Suzie Q’s mother ran a hand laundry and her family lived in the back of the store. They were among the last people I knew to have a party line. For you young’uns, that’s when several households shared one phone line. If you picked up the phone, someone else might already be using that line and you could hear the conversation. Likewise, they could hear yours. One of the people who shared a line with them was an older woman, unknown outside of the sporadic contact over the phone. Suzie Q told me not to talk about boys over the phone because that woman listened in and reported everything back to her parents, who kept her on a tight leash. She was usually only allowed out for a specific purpose, like a movie. Lazy Saturday afternoons hanging out on Cherry Bomb’s porch were not on list of approved activities, and it wasn’t long before I got used to Suzie Q’s absence and started developing an independent friendship with the other girls.
All human associations build natural hierarchies. I’m not going to hedge that statement by saying “most” or “usually” until I personally come across one group that functions differently. Cherry Bomb was the center of this group. Of Polish descent, she bore a slight resemblance to Debbie Harry, with blond hair, blue eyes and prominent cheekbones. She, Cat Eyes and Sour Puss had been friends since elementary school. Cherry Bomb and Cat Eyes were extremely close, as if they were a binary star in which Cherry Bomb was the primary star. But then there was Sour Puss, and Suzie Q, and eventually I showed up. To extend the astronomical analogy, an n-body problem may result in chaos. In the back of my mind, I was aware of this fact and tried hard not to step on Sour Puss’s toes as I, without intent or forethought, began to replace her in the hierarchy.
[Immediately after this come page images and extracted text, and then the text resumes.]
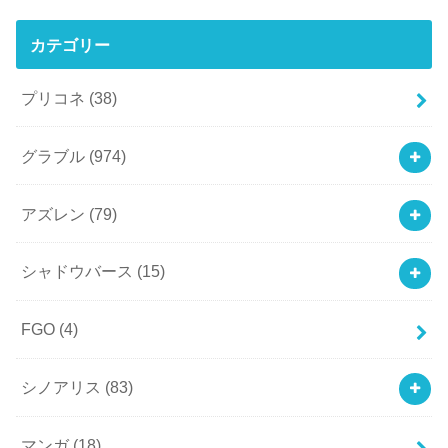
カテゴリー
プリコネ
(38)
グラブル
(974)
アズレン
(79)
シャドウバース
(15)
FGO
(4)
シノアリス
(83)
マンガ
(18)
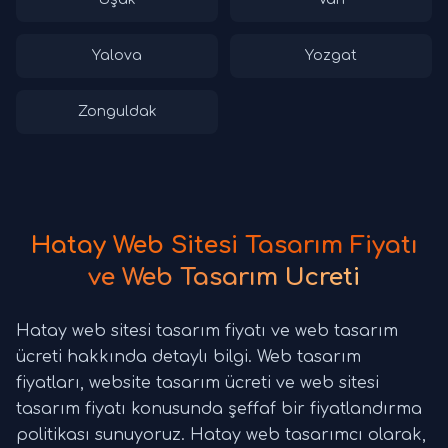
Yalova
Yozgat
Zonguldak
Hatay Web Sitesi Tasarım Fiyatı
ve Web Tasarım Ücreti
Hatay web sitesi tasarım fiyatı ve web tasarım
ücreti hakkında detaylı bilgi. Web tasarım
fiyatları, website tasarım ücreti ve web sitesi
tasarım fiyatı konusunda şeffaf bir fiyatlandırma
politikası sunuyoruz. Hatay web tasarımcı olarak,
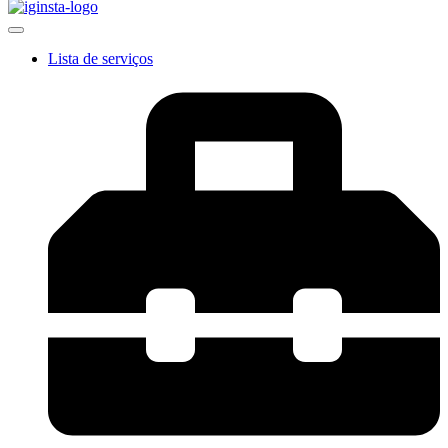
Lista de serviços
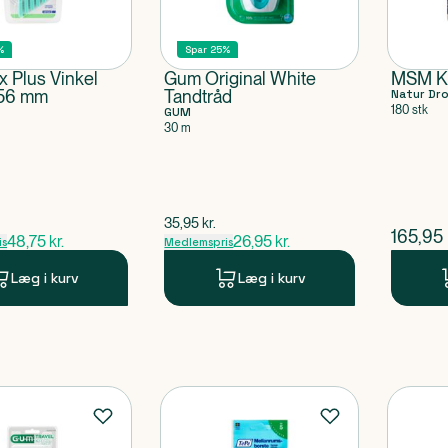
%
Spar 25%
x Plus Vinkel
Gum Original White
MSM K
,56 mm
Tandtråd
Natur Dro
180 stk
GUM
30 m
ris
$
gammel pris
35,95
kr.
$
nuvær
165,95
48,75
kr.
26,95
kr.
is
Medlemspris
Læg i kurv
Læg i kurv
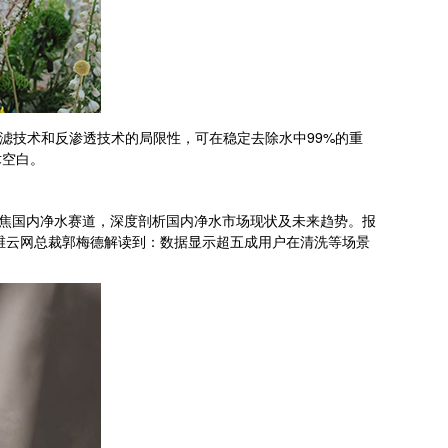
超滤技术和反渗透技术的局限性，可在稳定去除水中99%的重
术空白。
焦国内净水赛道，深度剖析国内净水市场现状及未来趋势。报
维云网总裁郭梅德解读到：数据显示超五成用户在清洗等场景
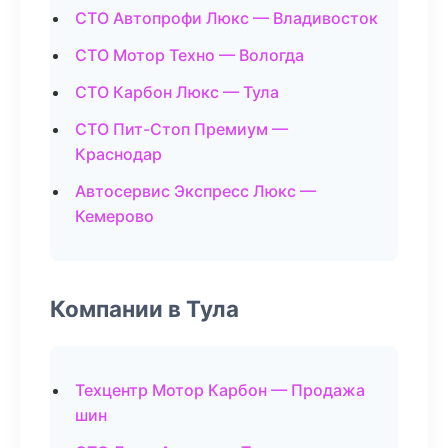
СТО Автопрофи Люкс — Владивосток
СТО Мотор Техно — Вологда
СТО Карбон Люкс — Тула
СТО Пит-Стоп Премиум —
Краснодар
Автосервис Экспресс Люкс —
Кемерово
Компании в Тула
Техцентр Мотор Карбон — Продажа
шин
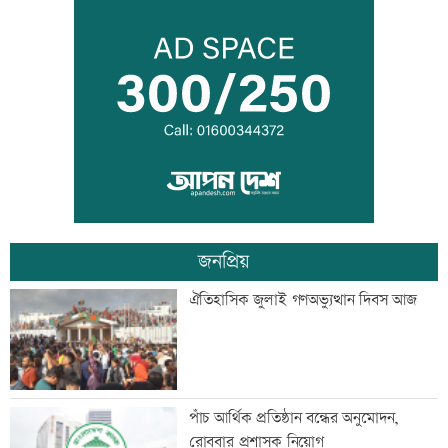
সালমান শাহ হত্যা মামলায় ডন গ্রেফতার
মাছ লুটের ঘটনায় আ.লীগ নেতার বিরুদ্ধে
সংবাদ সম্মেলন
জনপ্রিয়
সূচকের পতনে লেনদেন ৯৬৪ কোটি টাকা
ঐতিহাসিক জুলাই গণঅভ্যুত্থান দিবস আজ
বিদ্যুৎ-জ্বালানি নিয়ে বিভ্রান্তি সৃষ্টি করা হচ্ছে:
পাঁচ আর্থিক প্রতিষ্ঠান বন্ধের অনুমোদন,
প্রধানমন্ত্রী
রোববার প্রশাসক নিয়োগ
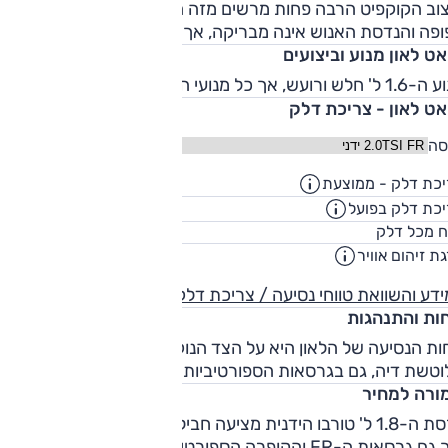
צוב הקוקפיט הרבה פחות מרשים מזה החיצוני, התחושה מעט
ופה והנדסת האנוש אינה מבריקה, אך האבזור נאה.
ט לאון מנוע וביצועים
 ורועש, אך כל מנועי הטורבו חזקים ויעילים.
אט לאון - צריכת דלק
סה
כת דלק - ממוצעת
13.6
ק"מ/ליט
כת דלק בפועל
11
ק"מ/ליט
55
ח מכל דלק
ליט
ת זיהום אוויר
8
דע והשוואת טווחי נסיעה / צריכת דלק
חות והתנהגות
חות הנסיעה של הלאון היא על הצד הנוקשה וההתנהגות אינה
וטשת דיה, גם בגרסאות הספורטיביות.
ורה למחיר
גרסת ה-1.8 ל' טורבו הידנית מציעה חבילת ביצועים/תמורה טובה,
וכך גם גרסאות ה-FR והקופרה הספורטיבית. שאר הגרסאות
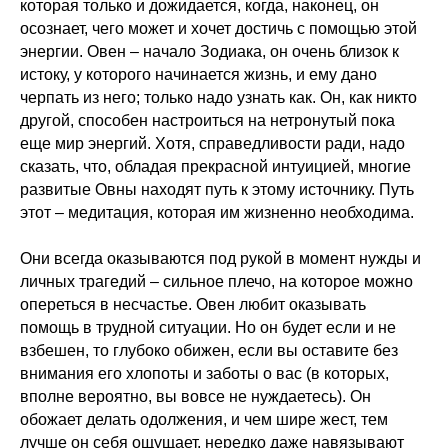
которая только и дожидается, когда, наконец, он
осознает, чего может и хочет достичь с помощью этой
энергии. Овен – начало Зодиака, он очень близок к
истоку, у которого начинается жизнь, и ему дано
черпать из него; только надо узнать как. Он, как никто
другой, способен настроиться на нетронутый пока
еще мир энергий. Хотя, справедливости ради, надо
сказать, что, обладая прекрасной интуицией, многие
развитые Овны находят путь к этому источнику. Путь
этот – медитация, которая им жизненно необходима.
Они всегда оказываются под рукой в момент нужды и
личных трагедий – сильное плечо, на которое можно
опереться в несчастье. Овен любит оказывать
помощь в трудной ситуации. Но он будет если и не
взбешен, то глубоко обижен, если вы оставите без
внимания его хлопоты и заботы о вас (в которых,
вполне вероятно, вы вовсе не нуждаетесь). Он
обожает делать одолжения, и чем шире жест, тем
лучше он себя ощущает, нередко даже навязывают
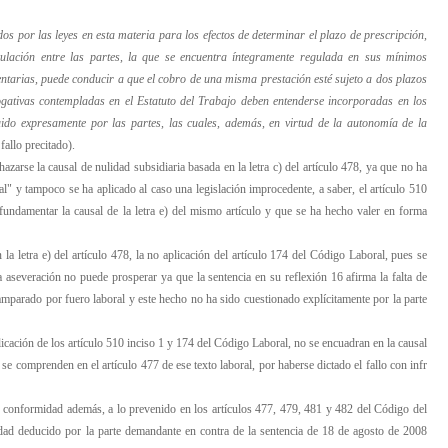
os por las leyes en esta materia para los efectos de determinar el plazo de prescripción,
ulación entre las partes, la que se encuentra íntegramente regulada en sus mínimos
entarias, puede conducir a que el cobro de una misma prestación esté sujeto a dos plazos
rogativas contempladas en el Estatuto del Trabajo deben entenderse incorporadas en los
uido expresamente por las partes, las cuales, además, en virtud de la autonomía de la
allo precitado).
zarse la causal de nulidad subsidiaria basada en la letra c) del artículo 478, ya que no ha
cal" y tampoco se ha aplicado al caso una legislación improcedente, a saber, el artículo 510
 fundamentar la causal de la letra e) del mismo artículo y que se ha hecho valer en forma
la letra e) del artículo 478, la no aplicación del artículo 174 del Código Laboral, pues se
ta aseveración no puede prosperar ya que la sentencia en su reflexión 16 afirma la falta de
amparado por fuero laboral y este hecho no ha sido cuestionado explícitamente por la parte
icación de los artículo 510 inciso 1 y 174 del Código Laboral, no se encuadran en la causal
e se comprenden en el artículo 477 de ese texto laboral, por haberse dictado el fallo con infr
de conformidad además, a lo prevenido en los artículos 477, 479, 481 y 482 del Código del
lidad deducido por la parte demandante en contra de la sentencia de 18 de agosto de 2008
My closeness to Suzie Q, as opposed to the central star of Cherry Bomb, didn’t help the way I hoped it would. This only made Sour Puss more of an outsider.
If Cherry Bomb was in a close female friendship with Cat Eyes, she was in a romantic relationship with Chuck E. You know the Billy Joel song, “Brenda and Eddie were the popular steadies, and the king and the queen of the prom.” It was junior high school, not high school, so there was no prom, but that sums up the relationship. Conveniently, Chuck E had a best friend, Hazy Davy, with whom Cat Eyes had taken up the summer before I joined the group.
Cherry Bomb lived in a craftsman bungalow and a Saturday routine would soon take shape, in which we’d sit on her porch, Cherry Bomb, Cat Eyes, Sour Puss and I. Suzie Q, who lived very close by, might join us for an hour or two. Eventually, Chuck E and Hazy Davy would show up on their bicycles. Frequently, this was not long before Suzie Q would have to depart. As evening descended, the two couples would start to do things like hold hands and Sour Puss and I would pick up the cue that it was time to leave. As the two single girls being abandoned by the friends with boyfriends, I tried to make some overtures of friendship towards Sour Puss and she responded in a friendly manner. However, one weekend, when Chuck E and Hazy Davy arrived on their Bicycles, there was another with them, let’s call him Sheep Dog. I’m calling him Sheep Dog because he was larger than the others, but in a gentle, loping way. He had blue eyes that were almost always obscured by light brown hair that hung in his face and a modest self-effacing manner. I almost didn’t notice him until he walked up the steps of the porch. He would soon become by first real boyfriend.
Along the southern edge of our town ran a road we called Broadway. If you followed it towards the east, it would take you to New York City. This road separated our town from the one in which the boys lived, all the boys except Sheep Dog. Sheep Dog’s family had moved about forty minutes away by car, in the same state, but another county. Every once in a while, he’d persuade his older brother to drive him back to their old town so he could visit his friends. That’s why I hadn’t met him before. His demeanor was true to his personality. He was a gentle person and a bit shy.